Download or read book Richard Potter written by John A. Hodgson and published by University of Virginia Press. This book was released on 2018-02-13 with total page 440 pages. Available in PDF, EPUB and Kindle. Book excerpt: Apart from a handful of exotic--and almost completely unreliable--tales surrounding his life, Richard Potter is almost unknown today. Two hundred years ago, however, he was the most popular entertainer in America--the first showman, in fact, to win truly nationwide fame. Working as a magician and ventriloquist, he personified for an entire generation what a popular performer was and made an invaluable contribution to establishing popular entertainment as a major part of American life. His story is all the more remarkable in that Richard Potter was also a black man. This was an era when few African Americans became highly successful, much less famous. As the son of a slave, Potter was fortunate to have opportunities at all. At home in Boston, he was widely recognized as black, but elsewhere in America audiences entertained themselves with romantic speculations about his "Hindu" ancestry (a perception encouraged by his act and costumes). Richard Potter’s performances were enjoyed by an enormous public, but his life off stage has always remained hidden and unknown. Now, for the first time, John A. Hodgson tells the remarkable, compelling--and ultimately heartbreaking--story of Potter’s life, a tale of professional success and celebrity counterbalanced by racial vulnerability in an increasingly hostile world.
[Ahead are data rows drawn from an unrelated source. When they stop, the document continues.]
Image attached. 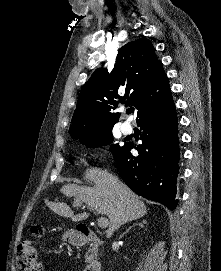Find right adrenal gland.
<instances>
[{
  "label": "right adrenal gland",
  "instance_id": "right-adrenal-gland-1",
  "mask_svg": "<svg viewBox=\"0 0 221 271\" xmlns=\"http://www.w3.org/2000/svg\"><path fill=\"white\" fill-rule=\"evenodd\" d=\"M144 223H146V219H142V223H133V225H141V227H144ZM133 225H130L129 229H131V227H133ZM128 231V229H127Z\"/></svg>",
  "mask_w": 221,
  "mask_h": 271
}]
</instances>
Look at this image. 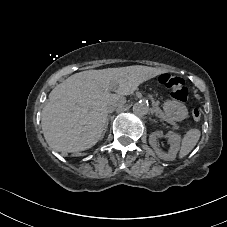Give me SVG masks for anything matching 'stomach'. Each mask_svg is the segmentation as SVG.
<instances>
[{"label": "stomach", "mask_w": 227, "mask_h": 227, "mask_svg": "<svg viewBox=\"0 0 227 227\" xmlns=\"http://www.w3.org/2000/svg\"><path fill=\"white\" fill-rule=\"evenodd\" d=\"M163 110L168 118L181 121L187 118L188 111L185 105L175 100H168L163 104Z\"/></svg>", "instance_id": "1"}]
</instances>
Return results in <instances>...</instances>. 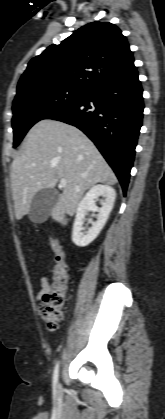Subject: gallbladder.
Returning a JSON list of instances; mask_svg holds the SVG:
<instances>
[{
	"mask_svg": "<svg viewBox=\"0 0 165 419\" xmlns=\"http://www.w3.org/2000/svg\"><path fill=\"white\" fill-rule=\"evenodd\" d=\"M59 198L55 189H42L38 191L31 202L29 219L34 223H43L51 214Z\"/></svg>",
	"mask_w": 165,
	"mask_h": 419,
	"instance_id": "1",
	"label": "gallbladder"
}]
</instances>
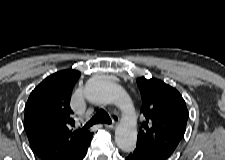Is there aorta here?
I'll return each mask as SVG.
<instances>
[{"label": "aorta", "mask_w": 225, "mask_h": 160, "mask_svg": "<svg viewBox=\"0 0 225 160\" xmlns=\"http://www.w3.org/2000/svg\"><path fill=\"white\" fill-rule=\"evenodd\" d=\"M88 101L94 104L114 103L123 111V120L115 131L117 146L126 152L133 151L137 142V128L134 108L126 92L116 83L97 80L84 90Z\"/></svg>", "instance_id": "762f6f07"}]
</instances>
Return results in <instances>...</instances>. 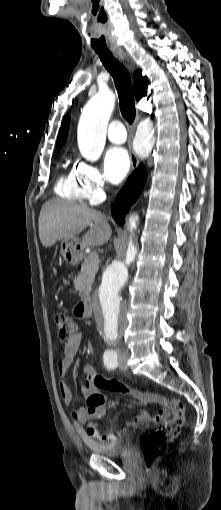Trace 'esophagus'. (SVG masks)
Masks as SVG:
<instances>
[{"mask_svg": "<svg viewBox=\"0 0 221 510\" xmlns=\"http://www.w3.org/2000/svg\"><path fill=\"white\" fill-rule=\"evenodd\" d=\"M120 57L123 59V60H126V55L125 54H121ZM130 159H131V167H132V170H136L137 167H138V164H139V161H138V158L136 156V154L134 153L133 149L130 148Z\"/></svg>", "mask_w": 221, "mask_h": 510, "instance_id": "esophagus-1", "label": "esophagus"}]
</instances>
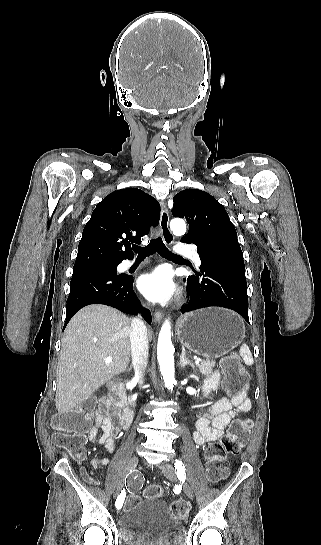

It is a story of race relations, too, and of remarkable, highly influential black gentlemanliness and respectability: as the unsung precursor of Frederick Douglass, Richard Potter demonstrated to an entire generation of Americans that a black man, no less than a white man, could exemplify the best qualities of humanity. The apparently trivial "popular entertainment" status of his work has long blinded historians to his significance and even to his presence. Now at last we can recognize him as a seminal figure in American history.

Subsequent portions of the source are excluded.